Contrasting this with the current scenario of high network activity, Hoskinson expressed satisfaction, noting that Cardano is designed to handle such loads. He also pointed to the potential for further optimization of the network and DApps for scalability, both in the short and long term, sharing a link to a YouTube video for more details.
Hoskinson emphasized that Cardano’s growth was achieved through community engagement, drawing a parallel with Bitcoin’s growth model, independent of venture capital, crypto media, or influencers.
In a livestream last month, Hoskinson critiqued the U.S. Securities and Exchange Commission (SEC) for its perceived leniency towards Bitcoin, particularly regarding its decentralization status.
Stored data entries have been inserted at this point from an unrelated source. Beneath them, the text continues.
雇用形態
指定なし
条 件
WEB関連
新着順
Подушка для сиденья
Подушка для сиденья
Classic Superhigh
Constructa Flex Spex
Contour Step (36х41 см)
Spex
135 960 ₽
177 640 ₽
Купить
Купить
He argued that Bitcoin is not as decentralized as often claimed, suggesting that its hash power structure makes it vulnerable to a 51% attack. Hoskinson challenged the SEC to apply the Howey Test to Bitcoin, questioning how it is differentiated from Ethereum and Cardano. He pointed out that Bitcoin investors, whom he referred to as “orange pill moonboys,” harbor an expectation of returns, a factor used in determining whether an asset is a security.
Hoskinson accused the SEC of engaging in an ineffective legal battle against the crypto industry, predicting continued losses in court cases for the SEC. He expressed his belief that this regulatory struggle would end without formal acknowledgment of errors or compensation from the SEC. Additionally, Hoskinson showed support for libertarian lawmakers who aim to reduce government influence, aligning with his view that cryptocurrencies should rebuild the ‘horrifically broken’ social contract.
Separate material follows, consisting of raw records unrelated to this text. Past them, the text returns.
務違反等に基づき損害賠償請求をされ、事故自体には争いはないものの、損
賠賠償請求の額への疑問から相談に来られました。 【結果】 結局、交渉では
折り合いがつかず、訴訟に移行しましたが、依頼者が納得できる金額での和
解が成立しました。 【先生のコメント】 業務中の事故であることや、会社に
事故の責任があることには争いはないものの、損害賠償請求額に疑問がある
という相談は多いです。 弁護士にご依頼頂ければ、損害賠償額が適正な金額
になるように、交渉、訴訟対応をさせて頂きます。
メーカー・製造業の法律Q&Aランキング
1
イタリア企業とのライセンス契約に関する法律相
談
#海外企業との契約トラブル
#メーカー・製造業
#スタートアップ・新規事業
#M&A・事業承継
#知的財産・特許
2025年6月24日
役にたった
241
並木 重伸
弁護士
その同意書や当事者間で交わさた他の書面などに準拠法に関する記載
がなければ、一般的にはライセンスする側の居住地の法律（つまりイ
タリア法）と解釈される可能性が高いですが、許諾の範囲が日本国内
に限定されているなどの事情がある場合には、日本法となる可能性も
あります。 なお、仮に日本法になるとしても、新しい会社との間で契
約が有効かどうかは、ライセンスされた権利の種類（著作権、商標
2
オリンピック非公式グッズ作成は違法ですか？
Adam Back, a notable figure in the crypto world and CEO of Blockstream, engaged in a discussion with Charles Hoskinson about the SEC’s stance on Bitcoin. Back argued that Bitcoin’s unique characteristics set it apart from cryptocurrencies like Cardano and Ethereum. He highlighted Bitcoin’s lack of an Initial Coin Offering (ICO), its inception with zero value, decentralized nature, absence of a central figurehead or a significant reserve held by a foundation, and its non-corporate status. These aspects, Back suggested, place Bitcoin outside the scope of the Howey Test’s definition of a security, categorizing it more as a commodity.
Hoskinson, in response, emphasized that Cardano did not launch through an ICO but rather through an airdrop, followed by independent trading of ADA on exchanges. He also referred to a separate asset sale conducted outside the U.S., priced in Yen, to distinguish Cardano’s launch from typical ICOs.
Back, however, maintained that certain elements in Cardano’s launch, such as the airdrop, premine, and market-making activities, could still be perceived as characteristics of an ICO. He also noted the reliance on a management team in Cardano’s case, which aligns with the Howey Test’s criteria for a security, based on the expectation of profits from managerial efforts.
Expanding the comparison, Back likened Bitcoin to natural commodities like gold and diamonds, which are not classified as securities despite being subject to market dynamics. In contrast, he viewed Ethereum, Cardano, and similar cryptocurrencies as securities, considering them unregistered and incapable of registration under current regulations.